Task:
Each line from the line containing "Pleyels eigen uitgeverij, zowel" through the last line of the entries is to be reproduced exactly as it stands.

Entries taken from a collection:
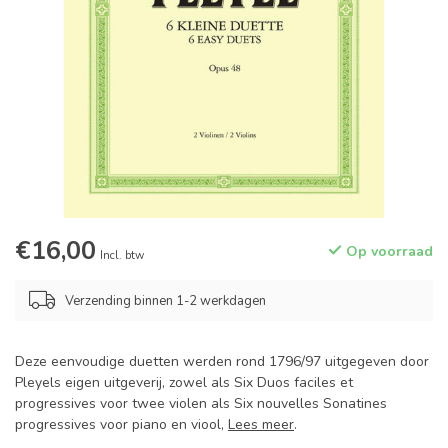
€16,00
Op voorraad
Incl. btw
Verzending binnen 1-2 werkdagen
Deze eenvoudige duetten werden rond 1796/97 uitgegeven door
Pleyels eigen uitgeverij, zowel als Six Duos faciles et
progressives voor twee violen als Six nouvelles Sonatines
progressives voor piano en viool,
Lees meer
.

Answer space:
Pleyels eigen uitgeverij, zowel als Six Duos faciles et
progressives voor twee violen als Six nouvelles Sonatines
progressives voor piano en viool,
Lees meer
.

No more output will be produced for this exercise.